Chapter 8: Health and safety
This section gives guidance on possible health and safety issues which may arise including information on fencing, gates, access points and appropriate signage.
Appendices
Appendix 1 gives a brief introduction to the groundwater protection response matrix for ELSs and describes how it may isbe utilised during site assessment and characterisation. Appendix 2 contains guidance on classifying a subsoil using BS 5930:1999. Appendix 3 tabulates excerpts from documents which assist the designer in calculating the required slurry storage capacity of the proposed ELS. Appendix 4 contains a full copy of the site characterisation form and Appendix 5 gives a worked example of how the assessor and designer utilise the specification and guidance document to investigate a proposed site, give recommendations on the site suitability and design an ELS. Appendix 6 contains the most up to date version of the Nitrates Directive Action Programme as reported by the Department of Environment, Heritage and Local Government. Appendix 6 contains the references used in the preparation of this document.
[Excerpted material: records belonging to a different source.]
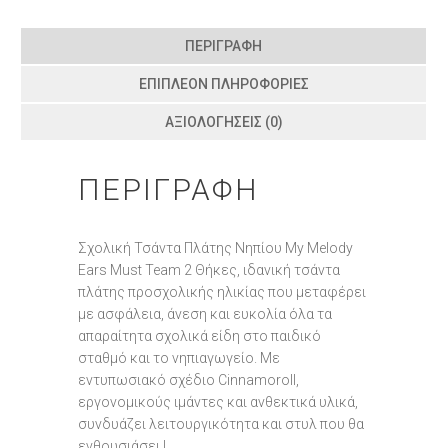
ΠΕΡΙΓΡΑΦΉ
ΕΠΙΠΛΈΟΝ ΠΛΗΡΟΦΟΡΊΕΣ
ΑΞΙΟΛΟΓΉΣΕΙΣ (0)
ΠΕΡΙΓΡΑΦΉ
Σχολική Τσάντα Πλάτης Νηπίου My Melody
Ears Must Team 2 Θήκες, ιδανική τσάντα
πλάτης προσχολικής ηλικίας που μεταφέρει
με ασφάλεια, άνεση και ευκολία όλα τα
απαραίτητα σχολικά είδη στο παιδικό
σταθμό και το νηπιαγωγείο. Με
εντυπωσιακό σχέδιο Cinnamoroll,
εργονομικούς ιμάντες και ανθεκτικά υλικά,
συνδυάζει λειτουργικότητα και στυλ που θα
ενθουσιάσει !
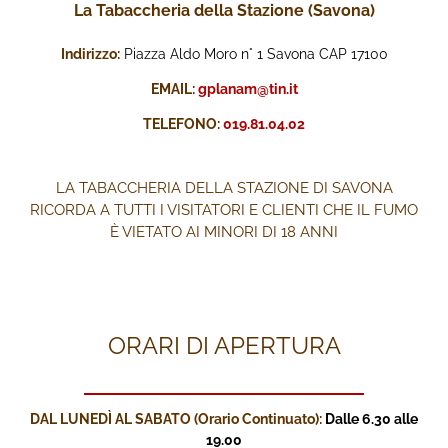
La Tabaccheria della Stazione (Savona)
Indirizzo:
Piazza Aldo Moro n° 1 Savona CAP 17100
EMAIL:
gplanam@tin.it
TELEFONO:
019.81.04.02
LA TABACCHERIA DELLA STAZIONE DI SAVONA
RICORDA A TUTTI I VISITATORI E CLIENTI CHE IL FUMO
È VIETATO AI MINORI DI 18 ANNI
ORARI DI APERTURA
DAL LUNEDÌ AL SABATO (Orario Continuato):
Dalle 6.30 alle
19.00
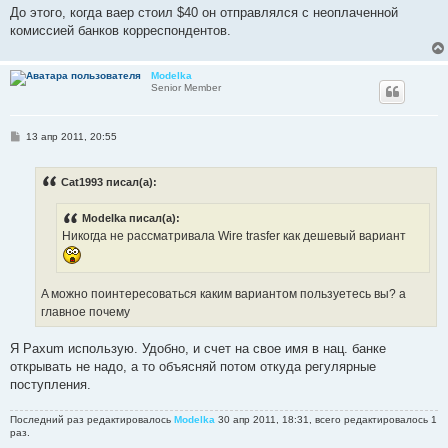
До этого, когда ваер стоил $40 он отправлялся с неоплаченной
комиссией банков корреспондентов.
Modelka
Senior Member
С
13 апр 2011, 20:55
о
о
б
Cat1993 писал(а):
щ
е
н
Modelka писал(а):
и
е
Никогда не рассматривала Wire trasfer как дешевый вариант
A можно поинтересоваться каким вариантом пользуетесь вы? а
главное почему
Я Paxum использую. Удобно, и счет на свое имя в нац. банке
открывать не надо, а то объясняй потом откуда регулярные
поступления.
Последний раз редактировалось
Modelka
30 апр 2011, 18:31, всего редактировалось 1
раз.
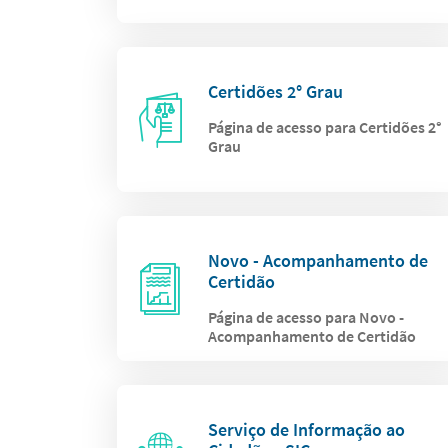
Certidões 2° Grau
Página de acesso para Certidões 2°
Grau
Novo - Acompanhamento de
Certidão
Página de acesso para Novo -
Acompanhamento de Certidão
Serviço de Informação ao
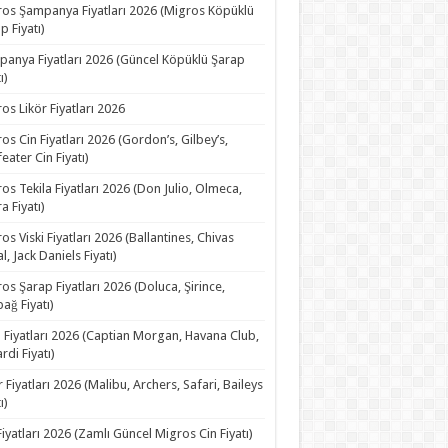
os Şampanya Fiyatları 2026 (Migros Köpüklü
p Fiyatı)
anya Fiyatları 2026 (Güncel Köpüklü Şarap
ı)
os Likör Fiyatları 2026
os Cin Fiyatları 2026 (Gordon’s, Gilbey’s,
eater Cin Fiyatı)
os Tekila Fiyatları 2026 (Don Julio, Olmeca,
a Fiyatı)
os Viski Fiyatları 2026 (Ballantines, Chivas
l, Jack Daniels Fiyatı)
os Şarap Fiyatları 2026 (Doluca, Şirince,
ağ Fiyatı)
Fiyatları 2026 (Captian Morgan, Havana Club,
rdi Fiyatı)
r Fiyatları 2026 (Malibu, Archers, Safari, Baileys
ı)
Fiyatları 2026 (Zamlı Güncel Migros Cin Fiyatı)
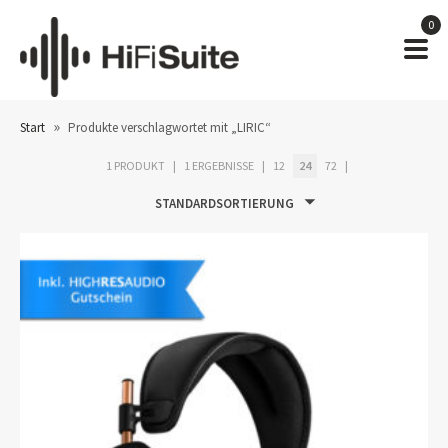
0
»
Start
Produkte verschlagwortet mit „LIRIC“
1 PRODUKT
1 ERGEBNISSE
12
24
72
STANDARDSORTIERUNG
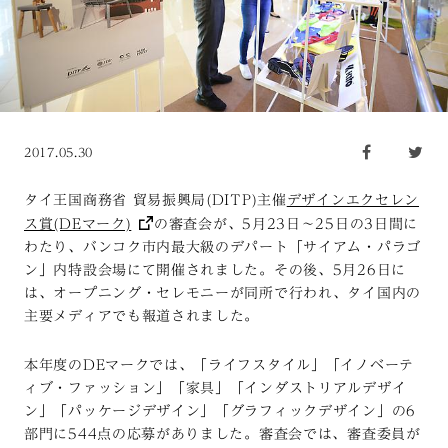
2017.05.30
タイ王国商務省 貿易振興局(DITP)主催
デザインエクセレン
ス賞(DEマーク)
の審査会が、5月23日〜25日の3日間に
わたり、バンコク市内最大級のデパート「サイアム・パラゴ
ン」内特設会場にて開催されました。その後、5月26日に
は、オープニング・セレモニーが同所で行われ、タイ国内の
主要メディアでも報道されました。
本年度のDEマークでは、「ライフスタイル」「イノベーテ
ィブ・ファッション」「家具」「インダストリアルデザイ
ン」「パッケージデザイン」「グラフィックデザイン」の6
部門に544点の応募がありました。審査会では、審査委員が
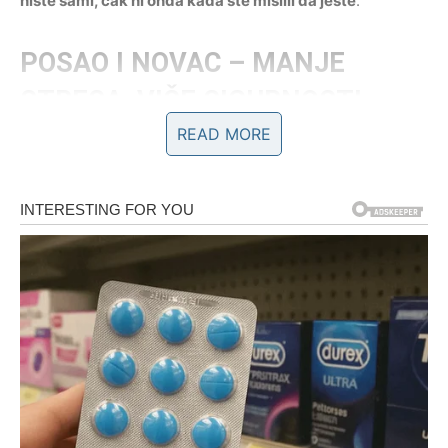
niste sami, čak ni onda kada ste mislili da jeste
.
POSAO I NOVAC – MANJE
STRESA, VIŠE SIGURNOSTI
READ MORE
Na poslovnom planu, Rak ulazi u sedmicu stabilizacije.
Ako ste bili pod pritiskom, ako ste osećali nesigurnost ili
strah od budućnosti – sada dolazi olakšanje. Ne mora sve
da se reši odmah, ali se jasno vidi pravac.
Ova sedmica donosi smanjenje stresa. Neki Rakovi
dobijaju potvrdu da su na dobrom putu. Drugi shvataju da
više ne žele da ostanu u okruženju koje ih emotivno
iscrpljuje. I to saznanje vam donosi mir, ne strah.
Finansijski, situacija se postepeno popravlja. Možda kroz
manju pomoć, manji priliv ili rešavanje jednog troška koji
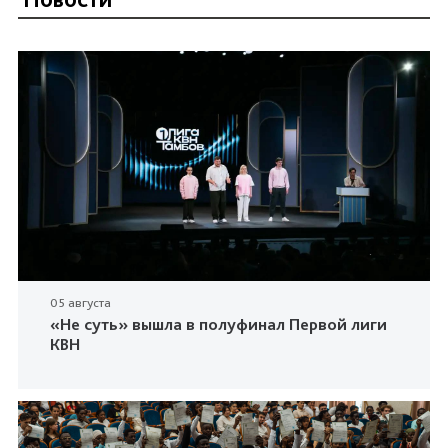
05 августа
«Не суть» вышла в полуфинал Первой лиги
КВН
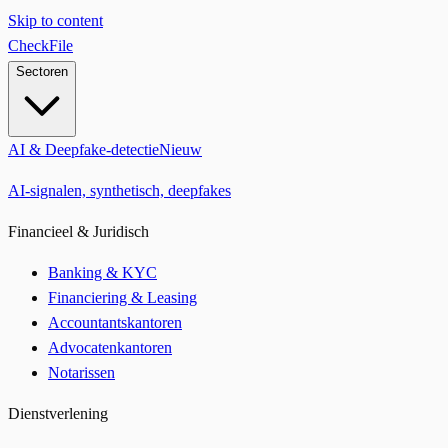
Skip to content
CheckFile
Sectoren
AI & Deepfake-detectie
Nieuw
AI-signalen, synthetisch, deepfakes
Financieel & Juridisch
Banking & KYC
Financiering & Leasing
Accountantskantoren
Advocatenkantoren
Notarissen
Dienstverlening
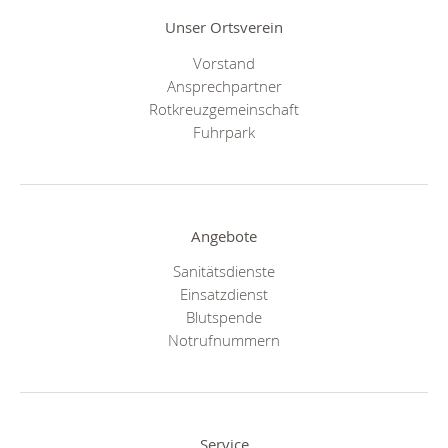
Unser Ortsverein
Vorstand
Ansprechpartner
Rotkreuzgemeinschaft
Fuhrpark
Angebote
Sanitätsdienste
Einsatzdienst
Blutspende
Notrufnummern
Service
2Site characterisation: general overview
2.1Introduction
Earth-lined slurry/effluent stores (ELSs) are a specific approach to the storage of liquid animal manures and soiled water on farms. ELSs are a way of increasing the slurry storage capacity on farms that is not excessively expensive, but does not pose a significant threat to the environment. The decision to use an ELS will be made on an integrated evaluation of technological, environmental, economic, and logistical criteria, and personal preference on the part of the farmer, but the suitability or otherwise of the site will be of key importance in the decision making process. It is therefore important that a systematic and logical approach is followed to allow the suitability of the site to be assessed as early as possible in the decision process, so that time and expense is not wasted unnecessarily. Any development of an ELS will require planning permission. The Planning Authority will need to be provided with adequate information in a standard, easily understood and logical format to assess the proposed development. The following cChapters, 2 & 3 provide guidance on how to assess site suitability with the objective of collecting sufficient information to:
- determine if the ELS can be developed on the site
- demonstrate that the construction of an ELS will not create a negative impact on the environment
- to provide adequate data to enable the optimal design to be achieved.
The approach is termed site characterisation. Site characterisation combines various assessments including desk study, visual assessment and site tests to satisfy the objectives.